American Gods (American Gods #1)

“Make your point, Mama-ji,” said Wednesday.

“My point?” Her nostrils flared. The corners of her mouth turned down. “I—and I am obviously only a child—say that we wait. We do nothing. We don’t know that they mean us harm.”

“And will you still counsel waiting when they come in the night and they kill you, or they take you away?”

Her expression was disdainful and amused: it was all in the lips and the eyebrows and the set of the nose. “If they try such a thing,” she said, “they will find me hard to catch, and harder still to kill.”

A squat young man sitting on the bench behind her hrrumphed for attention, then said, with a booming voice, “All-Father, my people are comfortable. We make the best of what we have. If this war of yours goes against us, we could lose everything.”

Wednesday said, “You have already lost everything. I am offering you the chance to take something back.”
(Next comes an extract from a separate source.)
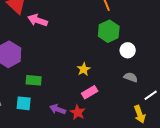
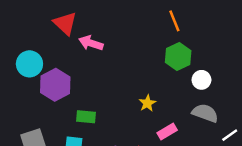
gray semicircle: (131, 77) -> (205, 113), size x1.5
pink rectangle: (90, 92) -> (167, 131), moved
The fire blazed high as he spoke, illuminating the faces of the audience.

I don’t really believe, Shadow thought. / don’t believe any of this. Maybe I’m still fifteen. Mom’s still alive and I haven’t even met Laura yet. Everything that’s happened so far has been some kind of especially vivid dream. And yet he could not believe that either. All we have to believe with is our senses, the tools we use to perceive the world: our sight, our touch, our memory. If they lie to us, then nothing can be trusted. And even if we do not believe, then still we cannot travel in any other way than the road our senses show us; and we must walk that road to the end. Then the fire burned out, and there was darkness in Valaskjalf, Odin’s Hall.

“Now what?” whispered Shadow.

“Now we go back to the carousel room,” muttered Mr. Nancy. “And old One-Eye buys us all dinner, greases some palms, kisses some babies, and no one says the gee-word anymore.”

“Gee-word?”

“Gods. What were you doin’ the day they handed out brains, boy, anyway?”

“Someone was telling a story about stealing a tiger’s balls, and I had to stop and find out how it ended.”

Mr. Nancy chuckled.

“But nothing was resolved. Nobody agreed to anything.”

“He’s workin’ them slowly. He’ll land ‘em one at a time. You’ll see. They’ll come around in the end.”

Shadow could feel that a wind was coming up from somewhere, stirring his hair, touching his face, pulling at him.

They were standing in the room of the biggest carousel in the world, listening to the “Emperor Waltz.”

There was a group of people, tourists by the look of them, talking with Wednesday over at the other side of the room, as many people as there had been shadowy figures in Wednesday’s hall. “Through here,” boomed Wednesday, and he led them through the only exit, formed to look like the gaping mouth of a huge monster, its sharp teeth ready to rend them all to slivers. He moved among them like a politician, cajoling, encouraging, smiling, gently disagreeing, pacifying.

“Did that happen?” asked Shadow.

“Did what happen, shit-for-brains?” asked Mr. Nancy.

“The hall. The fire. Tiger balls. Riding the carousel.”

“Heck, nobody’s allowed to ride the carousel. Didn’t you see the signs? Now hush.”

The monster’s mouth led to the Organ Room, which puzzled Shadow—hadn’t they already come through that way?

It was no less strange the second time. Wednesday led them all up some stairs, past life-sized models of the four horsemen of the apocalypse hanging from the ceiling, and they followed the signs to an early exit.

Shadow and Nancy brought up the rear. And then they were out of the House on the Rock, walking past the gift store and heading back into the parking lot.

“Pity we had to leave before the end,” said Mr. Nancy. “I was kind of hoping to see the biggest artificial orchestra in the whole world.”

“I’ve seen it,” said Czernobog. “It’s not so much.”

The restaurant was ten minutes up the road. Wednesday had told each of his guests that tonight’s dinner was on him, and had organized rides to the restaurant for any of them who didn’t have their own transportation.

Shadow wondered how they had gotten to the House on the Rock in the first place, without their own transportation, and how they were going to get away again, but he said nothing. It seemed the smartest thing to say.